By Skylar Zander
Florida’s leaders have tirelessly promoted reforms paving the way for financial stability in the Florida Retirement System and advancing the state’s pension plan. Now a legislative proposal would put this at risk by reinstating cost-of-living adjustments in the current pension system.
We simply cannot afford to let the progress Florida has made over the years go to waste. If passed, House Bill 151 or the Florida House proposed budget would significantly impact Florida’s economy by inflicting an estimated $67 billion burden on the state budget over the next 10 years. Lawmakers should weigh the substantial risks tied to an automatic cost of living adjustment for all FRS beneficiaries, including that all taxpayers will be held responsible for funding this benefit in perpetuity, and at an ever-increasing cost. Also, the Florida legislature’s staff analysis shows this proposal will cost $2.4 billion per year.

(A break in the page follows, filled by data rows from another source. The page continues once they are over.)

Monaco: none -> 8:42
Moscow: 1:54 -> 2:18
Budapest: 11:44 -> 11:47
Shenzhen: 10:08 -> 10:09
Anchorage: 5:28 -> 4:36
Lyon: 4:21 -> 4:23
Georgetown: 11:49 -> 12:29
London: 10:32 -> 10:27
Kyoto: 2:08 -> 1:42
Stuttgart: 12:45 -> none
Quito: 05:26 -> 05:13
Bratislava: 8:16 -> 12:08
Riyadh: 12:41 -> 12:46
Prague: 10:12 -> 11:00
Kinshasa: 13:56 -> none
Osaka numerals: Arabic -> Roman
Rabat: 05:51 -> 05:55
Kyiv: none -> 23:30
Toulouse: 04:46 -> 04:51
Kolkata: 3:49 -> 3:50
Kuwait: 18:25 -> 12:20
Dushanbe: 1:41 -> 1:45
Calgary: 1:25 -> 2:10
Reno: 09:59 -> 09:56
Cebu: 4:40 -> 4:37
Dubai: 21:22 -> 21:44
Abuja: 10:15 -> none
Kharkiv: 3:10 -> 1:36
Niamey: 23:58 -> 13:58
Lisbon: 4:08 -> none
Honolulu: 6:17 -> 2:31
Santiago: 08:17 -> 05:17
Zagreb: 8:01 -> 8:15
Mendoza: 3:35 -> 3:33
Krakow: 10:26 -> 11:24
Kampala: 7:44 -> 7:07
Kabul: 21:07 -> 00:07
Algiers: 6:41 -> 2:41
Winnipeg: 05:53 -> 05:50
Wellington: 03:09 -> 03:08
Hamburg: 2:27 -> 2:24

Senators and representatives listen to remarks presented by Speaker Paul Renner and Senate President Kathleen Passidomo during the opening day of the 2024 Legislative Session.
Over the years, countless Floridians have made significant sacrifices to help sustain Florida’s Retirement System (FRS). If HB 151 or if the House proposed budget were to pass it will put the actuarial soundness of FRS in further jeopardy.
Past reforms to FRS were essential for the programs’ long-term health, bringing that goal to reality demands ongoing commitment and perseverance. The restoration of COLAs would disrupt this process and set the system back.
Even with significant reforms of the past, Florida’s pension plan is still several decades away from fulfilling its commitments to state workers and taxpayers. Currently, the system is around $36 billion short in funding for previously promised benefits, according to the Reason Foundation; therefore, we must continue efforts to bridge this gap.If these proposals were to pass it could mean higher taxes for you and me.
These proposals would require local cities, counties, and other government entities to contribute more for their workers into the pension system without funding their portion, which could lead to them raising taxes to make up for the shortfall.Furthermore, we have 60 million active 401K participants and millions of former employees and retiree recipients in the United States who don’t get the benefit of COLA.
Why should state workers be an exception to this type of adjustment when there are other ways to compensate people for the value they create? Depending on what legislators are trying to address with these proposals there are other ways to help current retirees deal with cost-of-living issues or to utilize other benefits to attract people into the state workforce.
The state could allocate a one-time COLA cash infusion adjustment for all retirees. Lawmakers could allocate funds to pay our state workforce more, which would attract new people into these professions.
HB 151 carries too many risks and unpredictable costs, a concern that was recognized years ago when COLAs were first removed to manage pension costs and help balance the state budget.States like California, New York and Illinois are examples of how this approach has not worked well and has cost every taxpayer additional costs.
Lawmakers must prioritize the best interest of Floridians in their financial and retirement decisions. HB 151 poses substantial threats, and we must urge policymakers to fully evaluate its consequences before proceeding. Staying the course with the current system is the key to getting back on track toward full funding and upholding the promises made to state workers and taxpayers for a secure retirement future.
Skylar Zander is the Americans for Prosperity-Florida State Director.